One has to look into the history of physics for a bit to make sense of the terminology when it comes to coherence. In classical optics coherence works on the field level. Loosely speaking it is a measure of "if I know my field here and now, how well can I predict its value at a different position and time". Measuring that is pretty easy. The standard experiments done to achieve that are the Michelson interferometer (time) and the double slit (space). Varying the path length distance or the slit distance will tell you something about your light source and you will get some characteristic coherence time and length.
However, these are not yes/no quantities. Coherence time can be long or short, but there is no absolutely incoherent light in this sense. Also, if you have a look at what determines coherence time or length, it is pretty simple. Coherence time is governed by the Fourier transform of the power spectral density of your light field. Or simply speaking: If you have a narrow spectral line, coherence time will be very long. If you have a broad line, the coherence time will be pretty short. For (transversal) coherence length a similar reasoning shows that the relative angular size of your light source determines your spatial coherence. The more point-like your light source is, the larger the coherence length will be.
However, these relations have a simple consequence: If coherence solely depends on the spectrum and the size of your light source, you can make any light field have the same coherence properties just by filtering. Take some light from the sun, put it through a narrow spectral filter and a pinhole for spatial filtering and it can be as coherent as laser light (usually not as bright, though). The same applies for single photons. They can be as coherent or incoherent as your light source and filtering allow. Therefore: Yes, you may or may not see an interference pattern using single photons. That depends.
With the invention of the laser, people realized that there are some deeper properties to coherent laser emission which cannot be explained by the simple field coherence relation given above. Laser light has some properties which you cannot mimic by just filtering light from the sun. These occur in second order coherence. This really requires considering intensities and photon numbers. The idea was that a coherent state should be as classical as possible. Classically we can achieve zero uncertainty. This is of course not possible in quantum physics - coherent states are just states of minimal uncertainty. Still, there is some other property to classical measurements: They are considered non-invasive. You can measure a classical system again and again and will get the same result. In quantum physics this is still not possible, but coherent states give you the closest thing possible: the expectation value of photons present in the light field does not change if you detect one.
That sounds odd as every photon detection event will destroy a photon, but one can see that such a state must exist by going to the extremes. Consider a Fock state with well defined photon number. If you detect a photon, the number of photons in the field will be reduced and so will be the expectation value. Now consider a very noisy light field which contains no photons at all most the time, but fires short bursts containing many photons within a short time window. During these short bursts the photon number present will be way above the average photon number.
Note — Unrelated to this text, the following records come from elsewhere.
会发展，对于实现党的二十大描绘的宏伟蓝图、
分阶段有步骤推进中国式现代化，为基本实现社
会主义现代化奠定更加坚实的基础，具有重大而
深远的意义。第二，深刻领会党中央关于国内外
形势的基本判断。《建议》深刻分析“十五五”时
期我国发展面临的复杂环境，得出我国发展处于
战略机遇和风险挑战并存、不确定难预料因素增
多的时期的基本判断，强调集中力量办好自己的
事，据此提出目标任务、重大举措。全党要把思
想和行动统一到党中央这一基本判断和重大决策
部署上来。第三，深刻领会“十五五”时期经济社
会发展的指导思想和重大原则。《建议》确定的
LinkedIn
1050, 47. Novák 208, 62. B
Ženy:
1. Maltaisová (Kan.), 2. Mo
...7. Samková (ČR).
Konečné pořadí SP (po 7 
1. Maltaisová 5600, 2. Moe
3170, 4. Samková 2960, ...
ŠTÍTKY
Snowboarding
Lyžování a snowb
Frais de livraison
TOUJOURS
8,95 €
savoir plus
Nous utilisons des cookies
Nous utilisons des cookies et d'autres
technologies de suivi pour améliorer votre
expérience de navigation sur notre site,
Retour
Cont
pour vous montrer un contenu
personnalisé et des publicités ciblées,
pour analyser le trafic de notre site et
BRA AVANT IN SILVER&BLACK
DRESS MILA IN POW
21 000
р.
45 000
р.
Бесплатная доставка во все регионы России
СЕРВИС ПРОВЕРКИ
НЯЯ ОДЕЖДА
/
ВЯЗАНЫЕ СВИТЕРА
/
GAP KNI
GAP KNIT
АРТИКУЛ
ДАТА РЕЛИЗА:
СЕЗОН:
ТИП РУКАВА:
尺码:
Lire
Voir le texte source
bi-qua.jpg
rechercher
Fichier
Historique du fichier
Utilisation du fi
Also the probability to detect a photon will be very high. So if you detect a photon at some time,actually the probability to detect another one must increase, although that sounds counterintuitive as you just removed one photon from the field. Surprisingly, light from the sun is of this kind.
Obviously there must be some kind of intermediate state with just a little bit of noise such that the two effects mentioned - reduction of the photon number by destroying the first one and increasing the photon number because of the noise present - will cancel. This is the case for coherent states. It can be shown that their photon number distribution must be Poissonian (just the right amount of noise) and any detection of aphoton will give you exactly the same expectation value for photons present as you had before. This also makes it clear why coherent states are eigenstates of the photon annihilation operator.
As one can see, single photons are of course incoherent in this sense - if you detect them you are left with zero photons - but they can be as coherent if you like them in the first sense as you can filter them just like any other light source. If you start from entangled photons you can even filter them non-locally which has been used intensively in some pretty cool publications...and sorry for making this reply a bit long.